В те дни немцы все-таки стали предпринимать попытки выкрасть фельдмаршала. Были уничтожены несколько небольших десантных групп численностью до сорока человек, пробиравшихся в Заварыгино. Над самим хутором были засечены разведывательные самолеты. В Заварыгино для усиления охраны перебросили еще один батальон. А спустя сутки пленных вообще отправили подальше в глубь России. Сначала в Саратов, а затем генералов и высших офицеров во главе с Паулюсом доставили в Суздаль, где в бывшем монастыре располагался лагерь для высшего командования. И не только немецкого, но и их союзников – итальянцев, венгров, румын, испанцев и прочих. Жили они в монашеских кельях, но вот в грехах своих каяться не спешили.

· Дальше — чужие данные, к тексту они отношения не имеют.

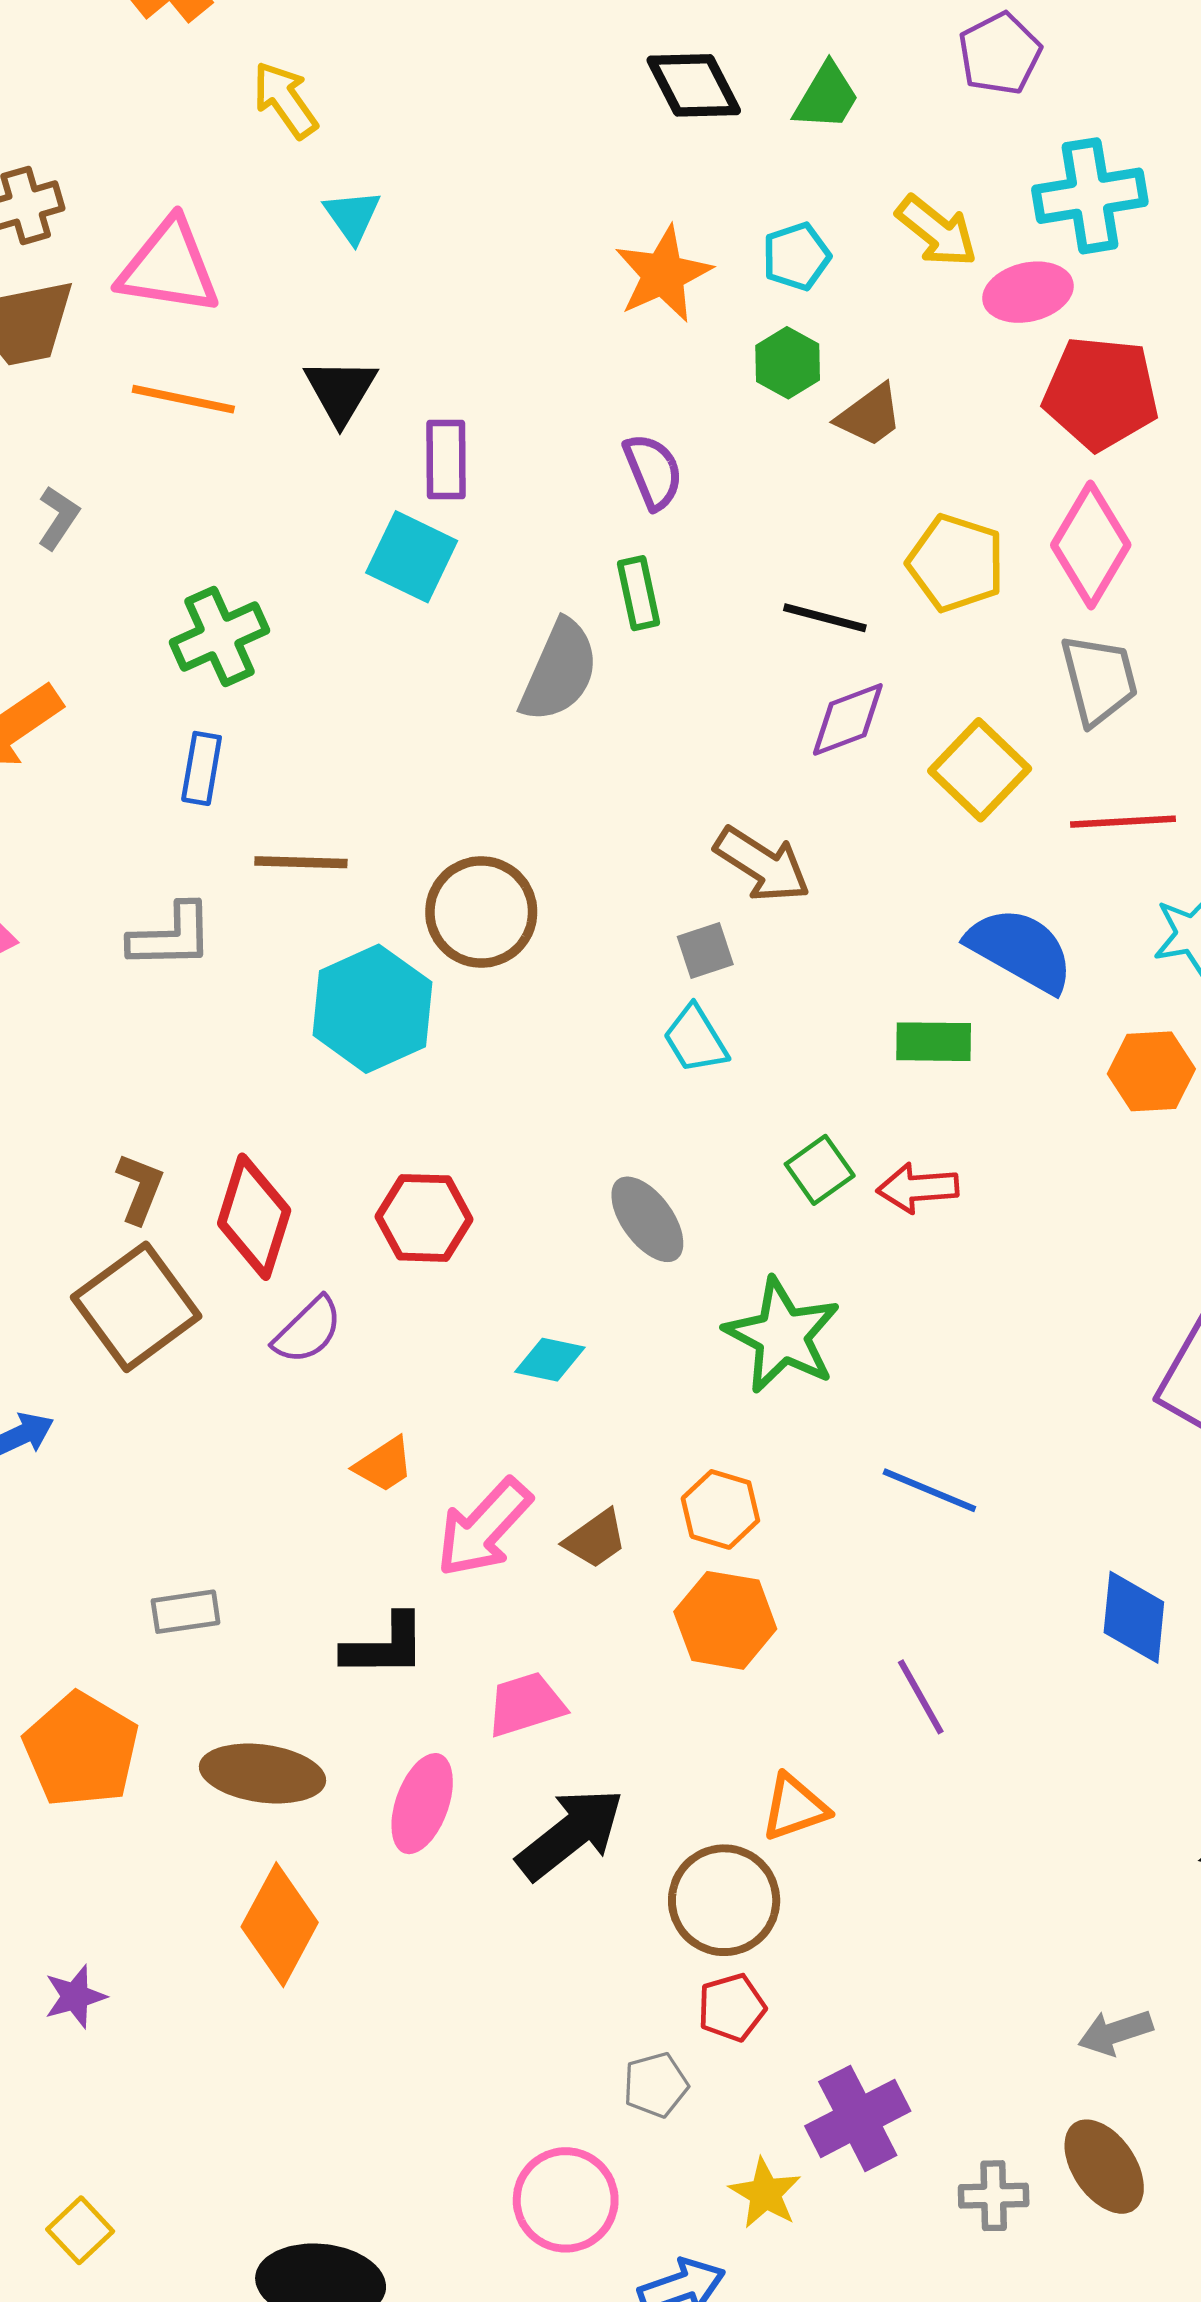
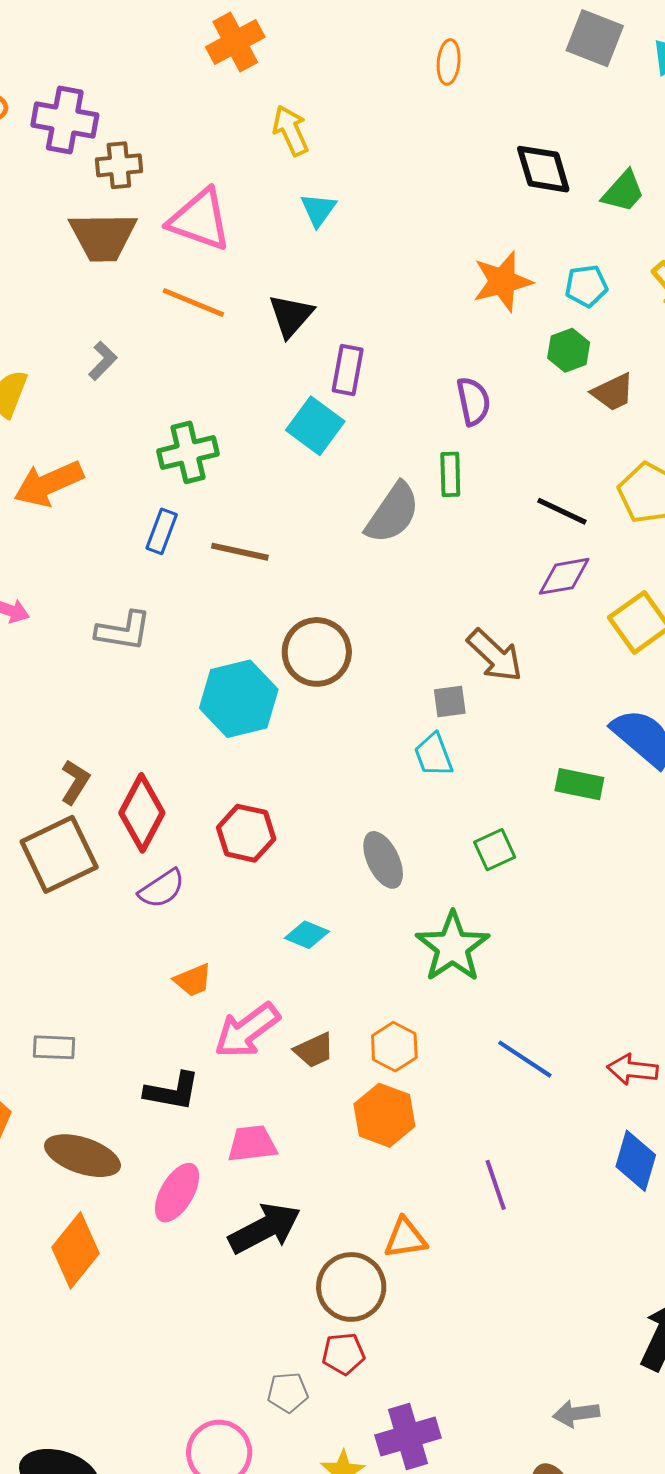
brown line: (301, 862) -> (240, 552), moved
red arrow: (918, 1188) -> (633, 1070), moved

Тогда Филину поработать с Паулюсом не пришлось – его срочно вызвали в Москву, где он получил новое задание. Но он знал, что все это время с Паулюсом шла серьезная и упорная работа. Еще в сентябре 1943 года из пленных немецких офицеров и генералов был создан "Союз немецких офицеров", руководителем которого стал генерал артиллерии Вальтер фон Зайдлиц. Союз призывал немецких офицеров выступить против Гитлера или сложить оружие ради будущей Германии. Паулюса настоятельно "уговаривали" примкнуть к Союзу и даже предлагали возглавить немецкие воинские части – одно время планировалось сформировать их из числа военнопленных. Замысел этот по многим причинам не осуществился, а Паулюс, несмотря на длительную обработку, политической активности не проявлял, постоянно уклонялся от конкретных решений.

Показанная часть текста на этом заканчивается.